Looking up at the bookshelf, there is Charles Leadbeater‘s We-Think, Dan Ariely‘s Predictably Irrational and kicking around the house somewhere is Thaler and Sunstein’s Nudge; not forgetting Blink by Malcolm Gladwell. Having been interested in these accessible paperbacks on “behavioural economics” (or, if you prefer, explanations of human behaviour and decision-making) for a while, it is exciting indeed to be attending a course tomorrow organised by the AQR on the topic – and how it impacts on qualitative research.

Rather than write in relative ignorance today, I’ll post something more detailed after the course. But I was interested in a paper by one of the speakers, the brilliant Wendy Gordon, who is responsible for guiding generations of qual researchers from afar through her own seminal publications on qual and how to do it – most famously Goodthinking (1999). She writes of the “dynamic” school of qual research – of which I hope I am a (very small) part – which grasps the inadequacies of ‘traditional’ methodologies and embraces the shift towards more behavioural focus: Gordon, IJMR Vol53. I’ve certainly seen this in shopper research and am a huge fan of technologies that assist that – Eyetracker and so on.
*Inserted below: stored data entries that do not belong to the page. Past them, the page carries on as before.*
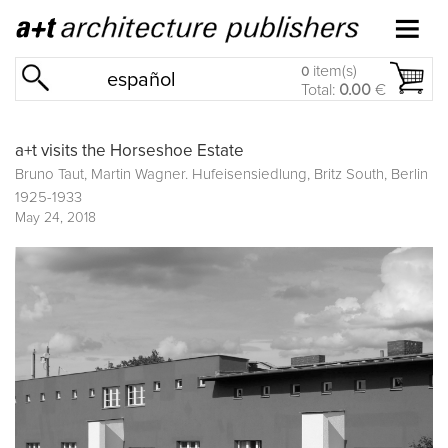
item(s)
0
español
Total:
0.00
€
a+t visits the Horseshoe Estate
Bruno Taut, Martin Wagner. Hufeisensiedlung, Britz South, Berlin
1925-1933
May 24, 2018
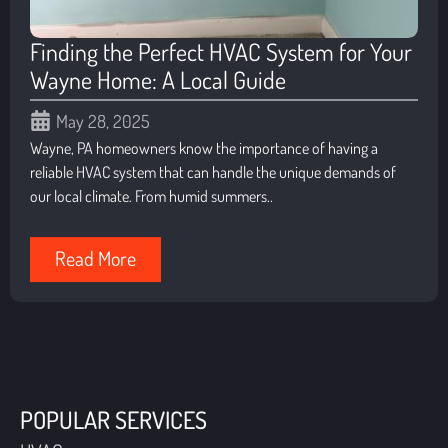
Finding the Perfect HVAC System for Your
Wayne Home: A Local Guide
May 28, 2025
Wayne, PA homeowners know the importance of having a
reliable HVAC system that can handle the unique demands of
our local climate. From humid summers..
Read More
POPULAR SERVICES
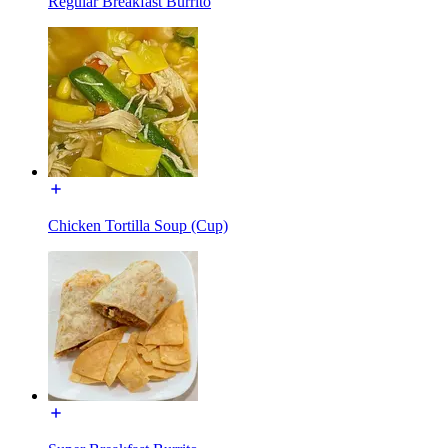
Regular Breakfast Burrito
Chicken Tortilla Soup (Cup)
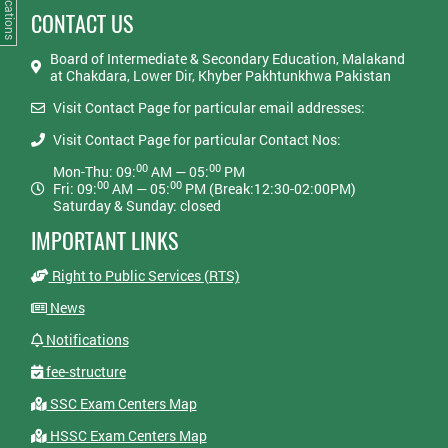
Notifications
CONTACT US
Board of Intermediate & Secondary Education, Malakand
at Chakdara, Lower Dir, Khyber Pakhtunkhwa Pakistan
Visit Contact Page for particular email addresses:
Visit Contact Page for particular Contact Nos:
00
00
Mon-Thu: 09:
AM — 05:
PM
00
00
Fri: 09:
AM — 05:
PM (Break:12:30-02:00PM)
Saturday & Sunday: closed
IMPORTANT LINKS
Right to Public Services (RTS)
News
Notifications
fee-structure
SSC Exam Centers Map
HSSC Exam Centers Map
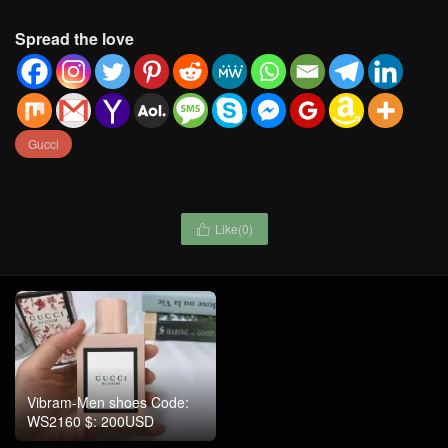
Spread the love
Gucci
Like(
0
)

Vibram-Men shoes Code:
WS2160 $: 200USD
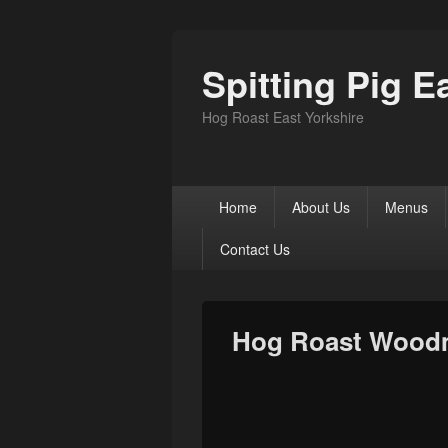
Spitting Pig E
Hog Roast East Yorkshire
Primary
Home
About Us
Menus
menu
Contact Us
Hog Roast Wood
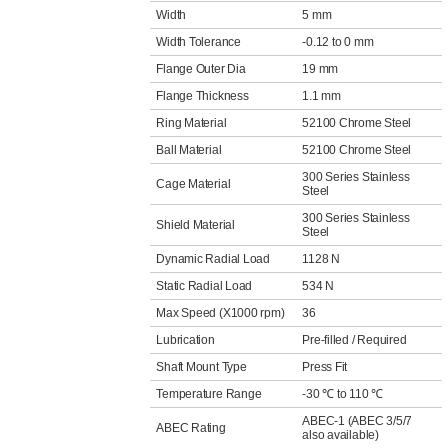
Width
5 mm
Width Tolerance
-0.12 to 0 mm
Flange Outer Dia
19 mm
Flange Thickness
1.1 mm
Ring Material
52100 Chrome Steel
Ball Material
52100 Chrome Steel
300 Series Stainless
Cage Material
Steel
300 Series Stainless
Shield Material
Steel
Dynamic Radial Load
1128 N
Static Radial Load
534 N
Max Speed (X1000 rpm)
36
Lubrication
Pre-filled / Required
Shaft Mount Type
Press Fit
Temperature Range
-30 ℃ to 110 ℃
ABEC-1 (ABEC 3/5/7
ABEC Rating
also available)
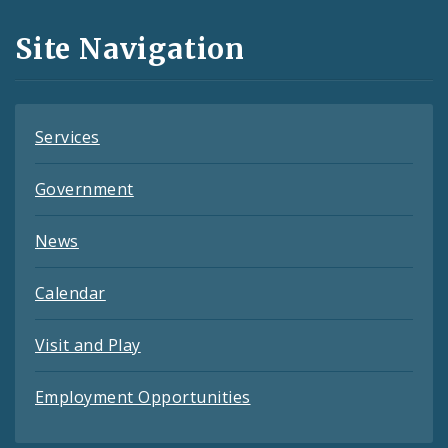
and
Site Navigation
Feeds
Services
Government
News
Calendar
Visit and Play
Employment Opportunities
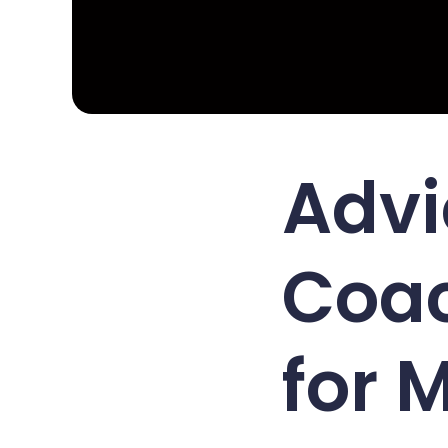
Advi
Coa
for 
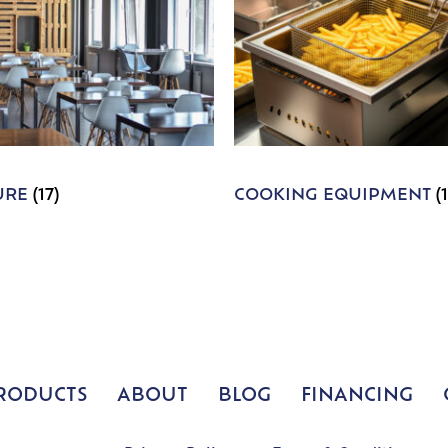
URE
(17)
COOKING EQUIPMENT
(
RODUCTS
ABOUT
BLOG
FINANCING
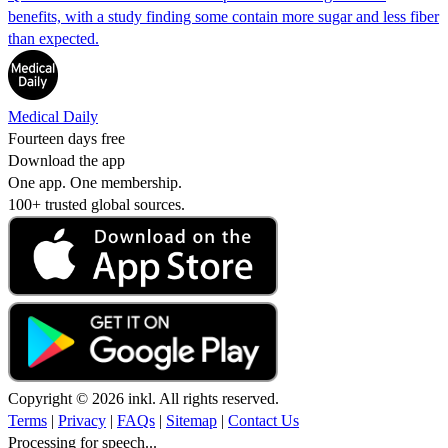
benefits, with a study finding some contain more sugar and less fiber
than expected.
Medical Daily
Fourteen days free
Download the app
One app. One membership.
100+ trusted global sources.
Copyright © 2026 inkl. All rights reserved.
Terms
|
Privacy
|
FAQs
|
Sitemap
|
Contact Us
Processing for speech...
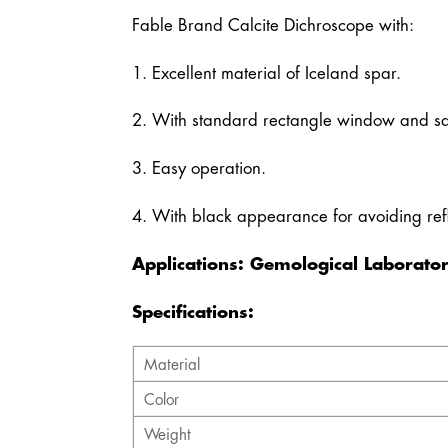
Fable Brand Calcite Dichroscope with:
1. Excellent material of Iceland spar.
2. With standard rectangle window and s
3. Easy operation.
4. With black appearance for avoiding refl
Applications: Gemological Laborator
Specifications:
Material
Color
Weight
What struck me though was the vehemence of her rejection of the other school of qual research, the “positivists”. As she describes them, they are indeed everything you try to get away from as a thinking qual researcher: purveyors of reportage and literalness and the belief that what people come up with on the day is the whole story. It’s such a valuable article – because it gives us all in qual a kick up the backside and reminds us of the work we should be encouraging clients to commission.

Wendy Gordon: embracing behavioural economics

Unfortuntely, a lot of people commissioning qual do think like the “positivists” even in 2011. This is not their fault; the way qual has been explained to a lot of researchers and client-side practitioners who are not qual experts has been inadequate.  It is a version of qual that fits seamlessly with other forms of data gathering and insight management – missing the point that doing qual properly requires the user to make a paradigm shift in their approach to the learnings. Good qual takes on board some difficult thoughts about the nature of research and truth. Put simply, what participants tell us in qual cannot give “the answer”, but it is evidence we use to get to an answer. The best evidence we can gather as qual researchers is that which allows us to see actual behaviours, not just (or as well as) people’s accounts of those behaviours. Actually, this is true of quantitative data also, this is not just a point for qual researchers. I for one am now steeled to be more rigorous in insisting on methodologies that can deliver this kind of insight. Tomorrow can help me plan what kind of work I want to be doing in Shore as I develop.

Published by Simon Riley

Qualitative researcher in the UK. I listen to people from all walks of life and think about what it all means. I work for leading brands, media companies and government.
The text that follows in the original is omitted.